_Brief_
Your response should consist solely of the lines from the one containing "UKRI's Gateway to Research" through the final line of the entries, repeated exactly.

◇ ◇ ◇

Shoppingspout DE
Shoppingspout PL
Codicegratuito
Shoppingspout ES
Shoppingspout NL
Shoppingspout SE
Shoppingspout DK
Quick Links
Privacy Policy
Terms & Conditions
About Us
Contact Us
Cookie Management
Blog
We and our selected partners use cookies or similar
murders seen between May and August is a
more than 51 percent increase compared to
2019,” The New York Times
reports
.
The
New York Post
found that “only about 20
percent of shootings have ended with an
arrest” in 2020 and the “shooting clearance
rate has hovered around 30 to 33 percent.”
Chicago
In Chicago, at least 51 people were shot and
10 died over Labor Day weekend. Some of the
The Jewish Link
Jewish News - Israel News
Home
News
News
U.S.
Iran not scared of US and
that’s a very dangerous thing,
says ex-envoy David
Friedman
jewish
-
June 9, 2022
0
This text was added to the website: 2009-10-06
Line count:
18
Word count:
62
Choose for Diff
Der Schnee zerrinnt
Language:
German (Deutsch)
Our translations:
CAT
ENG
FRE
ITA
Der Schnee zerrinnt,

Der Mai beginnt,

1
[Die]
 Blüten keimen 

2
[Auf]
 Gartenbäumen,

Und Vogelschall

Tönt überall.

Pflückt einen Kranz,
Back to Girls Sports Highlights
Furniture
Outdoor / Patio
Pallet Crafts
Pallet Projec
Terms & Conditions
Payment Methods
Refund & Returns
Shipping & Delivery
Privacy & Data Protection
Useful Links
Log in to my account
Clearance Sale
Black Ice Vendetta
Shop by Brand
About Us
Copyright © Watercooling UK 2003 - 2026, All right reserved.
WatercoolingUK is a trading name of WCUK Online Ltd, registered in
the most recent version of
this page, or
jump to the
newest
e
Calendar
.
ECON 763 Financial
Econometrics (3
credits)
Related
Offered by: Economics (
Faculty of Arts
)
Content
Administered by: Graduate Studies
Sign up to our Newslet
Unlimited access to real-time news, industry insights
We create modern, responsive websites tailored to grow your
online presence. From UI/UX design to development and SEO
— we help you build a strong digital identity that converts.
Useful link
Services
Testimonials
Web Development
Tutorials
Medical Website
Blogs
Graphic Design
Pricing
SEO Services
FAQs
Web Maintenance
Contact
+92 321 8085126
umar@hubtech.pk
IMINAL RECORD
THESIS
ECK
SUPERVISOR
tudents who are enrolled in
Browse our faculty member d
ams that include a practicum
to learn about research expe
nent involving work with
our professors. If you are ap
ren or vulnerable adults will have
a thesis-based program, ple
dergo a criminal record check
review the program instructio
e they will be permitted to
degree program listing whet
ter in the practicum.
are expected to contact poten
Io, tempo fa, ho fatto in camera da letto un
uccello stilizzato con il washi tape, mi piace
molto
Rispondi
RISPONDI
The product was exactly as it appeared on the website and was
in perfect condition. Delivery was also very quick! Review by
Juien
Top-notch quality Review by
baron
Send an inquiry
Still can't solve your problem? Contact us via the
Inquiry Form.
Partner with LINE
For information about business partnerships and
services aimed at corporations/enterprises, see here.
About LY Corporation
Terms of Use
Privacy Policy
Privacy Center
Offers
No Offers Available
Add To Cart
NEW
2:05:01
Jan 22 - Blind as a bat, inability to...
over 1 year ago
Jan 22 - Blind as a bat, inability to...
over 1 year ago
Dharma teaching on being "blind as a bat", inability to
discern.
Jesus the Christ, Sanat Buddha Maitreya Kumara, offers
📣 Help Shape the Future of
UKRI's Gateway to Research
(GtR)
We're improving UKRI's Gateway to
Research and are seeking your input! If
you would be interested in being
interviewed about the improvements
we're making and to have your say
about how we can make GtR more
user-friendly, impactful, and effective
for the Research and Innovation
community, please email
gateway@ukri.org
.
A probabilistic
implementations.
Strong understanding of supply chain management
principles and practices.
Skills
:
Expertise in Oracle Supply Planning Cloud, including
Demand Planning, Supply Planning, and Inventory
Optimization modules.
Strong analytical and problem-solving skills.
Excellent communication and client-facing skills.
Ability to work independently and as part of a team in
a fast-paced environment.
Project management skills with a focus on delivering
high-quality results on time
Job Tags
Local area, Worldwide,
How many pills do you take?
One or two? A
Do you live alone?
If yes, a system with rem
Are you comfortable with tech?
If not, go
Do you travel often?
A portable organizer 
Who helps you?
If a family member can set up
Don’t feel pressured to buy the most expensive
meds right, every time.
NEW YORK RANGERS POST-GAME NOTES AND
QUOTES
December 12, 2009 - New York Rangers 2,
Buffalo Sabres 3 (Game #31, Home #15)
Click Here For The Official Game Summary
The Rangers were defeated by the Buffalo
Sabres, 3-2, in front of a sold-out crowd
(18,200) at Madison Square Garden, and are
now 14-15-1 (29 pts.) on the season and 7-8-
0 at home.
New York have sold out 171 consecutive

◇ ◇ ◇

_Exercise solution_
UKRI's Gateway to Research
(GtR)
We're improving UKRI's Gateway to
Research and are seeking your input! If
you would be interested in being
interviewed about the improvements
we're making and to have your say
about how we can make GtR more
user-friendly, impactful, and effective
for the Research and Innovation
community, please email
gateway@ukri.org
.
A probabilistic
implementations.
Strong understanding of supply chain management
principles and practices.
Skills
:
Expertise in Oracle Supply Planning Cloud, including
Demand Planning, Supply Planning, and Inventory
Optimization modules.
Strong analytical and problem-solving skills.
Excellent communication and client-facing skills.
Ability to work independently and as part of a team in
a fast-paced environment.
Project management skills with a focus on delivering
high-quality results on time
Job Tags
Local area, Worldwide,
How many pills do you take?
One or two? A
Do you live alone?
If yes, a system with rem
Are you comfortable with tech?
If not, go
Do you travel often?
A portable organizer 
Who helps you?
If a family member can set up
Don’t feel pressured to buy the most expensive
meds right, every time.
NEW YORK RANGERS POST-GAME NOTES AND
QUOTES
December 12, 2009 - New York Rangers 2,
Buffalo Sabres 3 (Game #31, Home #15)
Click Here For The Official Game Summary
The Rangers were defeated by the Buffalo
Sabres, 3-2, in front of a sold-out crowd
(18,200) at Madison Square Garden, and are
now 14-15-1 (29 pts.) on the season and 7-8-
0 at home.
New York have sold out 171 consecutive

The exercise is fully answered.